When the SonarQube portal homepage appears, go ahead and log in; use the default username and password (“admin”). Next, you’ll be asked to update your password:

Select the “Manually” option. (If you want setup SonarQube with GitHub or another platform then select that option)

Enter the “display name” and “key” and click “Set Up”.

Now select the “Locally” option. Because we are going to setup in our local machine.

Enter the token name and click the “Generate” button. You will get the sonar token. 

Save that token and Click “Continue” and Choose your project language.

Download the Scanner zip file from the link and Extract it.

https://docs.sonarqube.org/latest/analyzing-source-code/scanners/sonarscanner/

Copy all folders and paste them somewhere and add the “bin” directory path under the PATH environment variable

Let’s Run your code Anaysis

Running a SonarQube analysis is now very simple. You just need to execute the following commands in your project’s root folder. The command runs a sonar check for your whole project.

sonar-scanner.bat -D"sonar.projectKey=test-key" -D"sonar.sources=." -D"sonar.host.url=http://localhost:9000" -D"sonar.login=<sonar-token-here>"
// Here replace <sonar-token-here> above generated token

sonar-scanner.bat -D"sonar.projectKey=test-key" -D"sonar.sources=<file-or-folder-path-here>" -D"sonar.host.url=http://localhost:9000" -D"sonar.login=<sonar-token-here>"
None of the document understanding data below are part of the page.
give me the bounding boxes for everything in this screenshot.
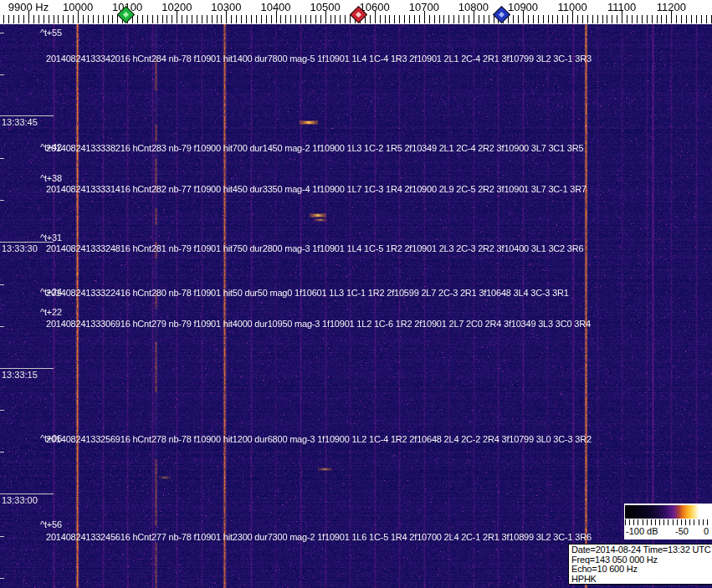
color-scale-ticks [625, 519, 711, 525]
freq-axis-label: 11000 [558, 1, 587, 13]
scale-max-label: 0 [704, 526, 709, 536]
freq-axis-label: 10700 [409, 1, 439, 13]
scale-min-label: -100 dB [626, 526, 658, 536]
freq-axis-label: 10000 [63, 1, 93, 13]
meteor-echo-monitor-window: 9900 Hz100001010010200103001040010500106… [0, 0, 712, 588]
echo-frequency-line: Echo=10 600 Hz [571, 565, 712, 575]
station-code-line: HPHK [571, 575, 712, 585]
freq-axis-label: 10900 [508, 1, 538, 13]
date-time-line: Date=2014-08-24 Time=13:32 UTC [571, 545, 712, 555]
spectrogram-waterfall-canvas [0, 24, 712, 588]
color-gradient-bar [625, 505, 711, 519]
freq-axis-label: 10400 [260, 1, 290, 13]
freq-axis-label: 11100 [607, 1, 636, 13]
db-color-scale: -100 dB -50 0 [624, 504, 712, 539]
freq-axis-label: 10500 [310, 1, 341, 13]
freq-axis-label: 9900 Hz [8, 1, 49, 13]
frequency-ruler: 9900 Hz100001010010200103001040010500106… [0, 0, 712, 24]
freq-axis-label: 10800 [458, 1, 489, 13]
status-info-box: Date=2014-08-24 Time=13:32 UTC Freq=143 … [568, 544, 712, 585]
freq-axis-label: 11200 [657, 1, 686, 13]
scale-mid-label: -50 [675, 526, 689, 536]
freq-axis-label: 10200 [161, 1, 192, 13]
freq-axis-label: 10300 [211, 1, 241, 13]
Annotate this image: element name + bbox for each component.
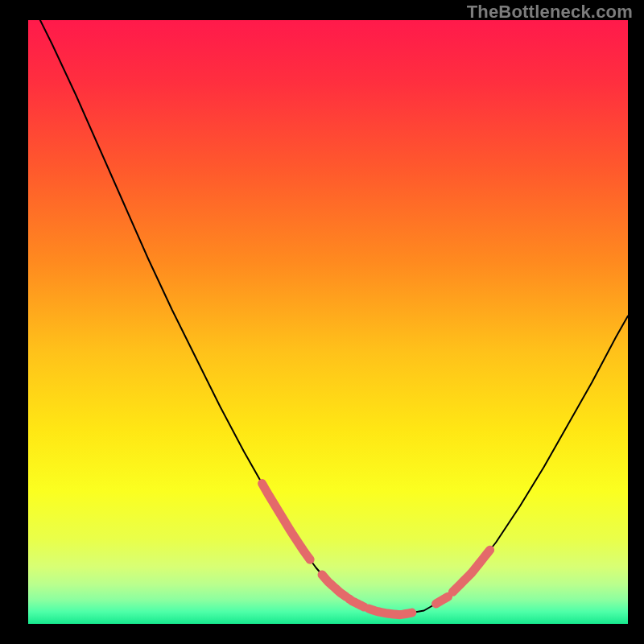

After the above command runs successfully, you can check the results on your SonarQube project page http://localhost:9000/

Sonar report will automatically infer the project name from your code. i.e., the final report will not have test-key as the project name but your actual project name.

Code Smell Issues

SAP CPQ Script suggests from Code Smell to make some changes.

Final Thoughts

SonarQube is a great tool for checking the quality of code and also supports more than 25 languages. I hope you have liked it and know about SonarQube and how to setup it in a local machine.

Note

We can discuss about CI configuration on another time. The main goal here was to run and use SonarQube locally.